● ACTION ITEM:
The expected output is every line below, reproduced exactly.

● DATA:
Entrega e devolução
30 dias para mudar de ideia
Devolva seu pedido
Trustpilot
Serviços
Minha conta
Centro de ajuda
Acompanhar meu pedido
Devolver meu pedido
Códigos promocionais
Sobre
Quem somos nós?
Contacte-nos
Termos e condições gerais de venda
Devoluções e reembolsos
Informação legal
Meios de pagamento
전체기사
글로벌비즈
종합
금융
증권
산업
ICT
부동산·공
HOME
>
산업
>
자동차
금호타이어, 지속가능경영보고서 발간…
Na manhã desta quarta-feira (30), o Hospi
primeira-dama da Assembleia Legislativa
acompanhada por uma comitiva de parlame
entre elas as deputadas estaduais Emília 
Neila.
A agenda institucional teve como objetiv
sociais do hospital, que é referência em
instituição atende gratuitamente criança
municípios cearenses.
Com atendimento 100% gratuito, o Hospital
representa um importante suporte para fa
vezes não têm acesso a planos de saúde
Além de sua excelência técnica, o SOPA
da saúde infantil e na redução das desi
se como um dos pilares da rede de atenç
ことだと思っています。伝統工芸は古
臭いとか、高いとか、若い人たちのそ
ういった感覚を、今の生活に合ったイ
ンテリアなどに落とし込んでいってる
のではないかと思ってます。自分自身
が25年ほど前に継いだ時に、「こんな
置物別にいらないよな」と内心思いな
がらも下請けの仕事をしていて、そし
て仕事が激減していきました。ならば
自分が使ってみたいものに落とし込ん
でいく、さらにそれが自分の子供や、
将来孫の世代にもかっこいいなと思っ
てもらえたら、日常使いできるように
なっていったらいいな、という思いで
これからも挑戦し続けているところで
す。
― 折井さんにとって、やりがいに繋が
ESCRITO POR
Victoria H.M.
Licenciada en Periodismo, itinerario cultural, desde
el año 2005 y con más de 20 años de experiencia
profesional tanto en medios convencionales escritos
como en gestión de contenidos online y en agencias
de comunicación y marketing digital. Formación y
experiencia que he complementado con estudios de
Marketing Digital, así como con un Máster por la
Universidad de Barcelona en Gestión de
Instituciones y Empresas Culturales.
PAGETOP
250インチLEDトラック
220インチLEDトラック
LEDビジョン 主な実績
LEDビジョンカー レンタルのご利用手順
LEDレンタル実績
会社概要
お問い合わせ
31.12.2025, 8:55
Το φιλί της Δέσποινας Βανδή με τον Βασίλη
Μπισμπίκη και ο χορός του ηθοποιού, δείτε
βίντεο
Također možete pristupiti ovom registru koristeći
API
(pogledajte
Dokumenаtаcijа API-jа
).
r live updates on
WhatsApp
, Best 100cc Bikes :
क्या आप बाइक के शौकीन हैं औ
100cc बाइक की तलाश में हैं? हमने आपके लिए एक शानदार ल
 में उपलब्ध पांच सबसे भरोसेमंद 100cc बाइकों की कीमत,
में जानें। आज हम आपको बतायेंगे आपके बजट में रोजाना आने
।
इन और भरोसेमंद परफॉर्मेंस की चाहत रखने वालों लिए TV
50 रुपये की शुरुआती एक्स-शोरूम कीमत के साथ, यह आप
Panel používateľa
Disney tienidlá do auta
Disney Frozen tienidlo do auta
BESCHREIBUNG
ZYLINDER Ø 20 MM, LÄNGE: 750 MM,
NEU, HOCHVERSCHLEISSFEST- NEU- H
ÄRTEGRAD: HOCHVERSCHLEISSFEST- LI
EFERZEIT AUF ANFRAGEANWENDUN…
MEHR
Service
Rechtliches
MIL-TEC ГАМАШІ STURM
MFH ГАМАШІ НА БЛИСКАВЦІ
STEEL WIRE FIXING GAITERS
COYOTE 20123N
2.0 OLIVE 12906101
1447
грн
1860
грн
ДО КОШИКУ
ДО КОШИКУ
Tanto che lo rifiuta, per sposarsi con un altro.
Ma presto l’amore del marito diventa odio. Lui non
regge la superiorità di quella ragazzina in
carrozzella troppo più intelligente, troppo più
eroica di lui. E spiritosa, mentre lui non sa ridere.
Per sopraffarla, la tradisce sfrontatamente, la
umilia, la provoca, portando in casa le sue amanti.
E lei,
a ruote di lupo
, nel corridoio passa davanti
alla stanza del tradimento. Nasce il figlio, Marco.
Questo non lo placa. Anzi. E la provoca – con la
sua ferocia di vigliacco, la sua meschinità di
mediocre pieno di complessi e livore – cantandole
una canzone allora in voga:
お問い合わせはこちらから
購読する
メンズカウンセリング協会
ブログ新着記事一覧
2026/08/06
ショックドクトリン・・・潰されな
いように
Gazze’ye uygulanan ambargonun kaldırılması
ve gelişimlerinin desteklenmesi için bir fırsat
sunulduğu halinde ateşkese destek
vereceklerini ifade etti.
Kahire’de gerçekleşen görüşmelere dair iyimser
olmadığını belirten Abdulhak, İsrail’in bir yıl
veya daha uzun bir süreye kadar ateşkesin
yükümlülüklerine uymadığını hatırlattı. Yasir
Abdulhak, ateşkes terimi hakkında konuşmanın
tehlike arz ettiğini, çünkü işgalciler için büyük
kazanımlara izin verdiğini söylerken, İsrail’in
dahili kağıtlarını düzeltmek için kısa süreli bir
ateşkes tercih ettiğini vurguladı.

● EXERCISE SOLUTION:
Entrega e devolução
30 dias para mudar de ideia
Devolva seu pedido
Trustpilot
Serviços
Minha conta
Centro de ajuda
Acompanhar meu pedido
Devolver meu pedido
Códigos promocionais
Sobre
Quem somos nós?
Contacte-nos
Termos e condições gerais de venda
Devoluções e reembolsos
Informação legal
Meios de pagamento
전체기사
글로벌비즈
종합
금융
증권
산업
ICT
부동산·공
HOME
>
산업
>
자동차
금호타이어, 지속가능경영보고서 발간…
Na manhã desta quarta-feira (30), o Hospi
primeira-dama da Assembleia Legislativa
acompanhada por uma comitiva de parlame
entre elas as deputadas estaduais Emília 
Neila.
A agenda institucional teve como objetiv
sociais do hospital, que é referência em
instituição atende gratuitamente criança
municípios cearenses.
Com atendimento 100% gratuito, o Hospital
representa um importante suporte para fa
vezes não têm acesso a planos de saúde
Além de sua excelência técnica, o SOPA
da saúde infantil e na redução das desi
se como um dos pilares da rede de atenç
ことだと思っています。伝統工芸は古
臭いとか、高いとか、若い人たちのそ
ういった感覚を、今の生活に合ったイ
ンテリアなどに落とし込んでいってる
のではないかと思ってます。自分自身
が25年ほど前に継いだ時に、「こんな
置物別にいらないよな」と内心思いな
がらも下請けの仕事をしていて、そし
て仕事が激減していきました。ならば
自分が使ってみたいものに落とし込ん
でいく、さらにそれが自分の子供や、
将来孫の世代にもかっこいいなと思っ
てもらえたら、日常使いできるように
なっていったらいいな、という思いで
これからも挑戦し続けているところで
す。
― 折井さんにとって、やりがいに繋が
ESCRITO POR
Victoria H.M.
Licenciada en Periodismo, itinerario cultural, desde
el año 2005 y con más de 20 años de experiencia
profesional tanto en medios convencionales escritos
como en gestión de contenidos online y en agencias
de comunicación y marketing digital. Formación y
experiencia que he complementado con estudios de
Marketing Digital, así como con un Máster por la
Universidad de Barcelona en Gestión de
Instituciones y Empresas Culturales.
PAGETOP
250インチLEDトラック
220インチLEDトラック
LEDビジョン 主な実績
LEDビジョンカー レンタルのご利用手順
LEDレンタル実績
会社概要
お問い合わせ
31.12.2025, 8:55
Το φιλί της Δέσποινας Βανδή με τον Βασίλη
Μπισμπίκη και ο χορός του ηθοποιού, δείτε
βίντεο
Također možete pristupiti ovom registru koristeći
API
(pogledajte
Dokumenаtаcijа API-jа
).
r live updates on
WhatsApp
, Best 100cc Bikes :
क्या आप बाइक के शौकीन हैं औ
100cc बाइक की तलाश में हैं? हमने आपके लिए एक शानदार ल
 में उपलब्ध पांच सबसे भरोसेमंद 100cc बाइकों की कीमत,
में जानें। आज हम आपको बतायेंगे आपके बजट में रोजाना आने
।
इन और भरोसेमंद परफॉर्मेंस की चाहत रखने वालों लिए TV
50 रुपये की शुरुआती एक्स-शोरूम कीमत के साथ, यह आप
Panel používateľa
Disney tienidlá do auta
Disney Frozen tienidlo do auta
BESCHREIBUNG
ZYLINDER Ø 20 MM, LÄNGE: 750 MM,
NEU, HOCHVERSCHLEISSFEST- NEU- H
ÄRTEGRAD: HOCHVERSCHLEISSFEST- LI
EFERZEIT AUF ANFRAGEANWENDUN…
MEHR
Service
Rechtliches
MIL-TEC ГАМАШІ STURM
MFH ГАМАШІ НА БЛИСКАВЦІ
STEEL WIRE FIXING GAITERS
COYOTE 20123N
2.0 OLIVE 12906101
1447
грн
1860
грн
ДО КОШИКУ
ДО КОШИКУ
Tanto che lo rifiuta, per sposarsi con un altro.
Ma presto l’amore del marito diventa odio. Lui non
regge la superiorità di quella ragazzina in
carrozzella troppo più intelligente, troppo più
eroica di lui. E spiritosa, mentre lui non sa ridere.
Per sopraffarla, la tradisce sfrontatamente, la
umilia, la provoca, portando in casa le sue amanti.
E lei,
a ruote di lupo
, nel corridoio passa davanti
alla stanza del tradimento. Nasce il figlio, Marco.
Questo non lo placa. Anzi. E la provoca – con la
sua ferocia di vigliacco, la sua meschinità di
mediocre pieno di complessi e livore – cantandole
una canzone allora in voga:
お問い合わせはこちらから
購読する
メンズカウンセリング協会
ブログ新着記事一覧
2026/08/06
ショックドクトリン・・・潰されな
いように
Gazze’ye uygulanan ambargonun kaldırılması
ve gelişimlerinin desteklenmesi için bir fırsat
sunulduğu halinde ateşkese destek
vereceklerini ifade etti.
Kahire’de gerçekleşen görüşmelere dair iyimser
olmadığını belirten Abdulhak, İsrail’in bir yıl
veya daha uzun bir süreye kadar ateşkesin
yükümlülüklerine uymadığını hatırlattı. Yasir
Abdulhak, ateşkes terimi hakkında konuşmanın
tehlike arz ettiğini, çünkü işgalciler için büyük
kazanımlara izin verdiğini söylerken, İsrail’in
dahili kağıtlarını düzeltmek için kısa süreli bir
ateşkes tercih ettiğini vurguladı.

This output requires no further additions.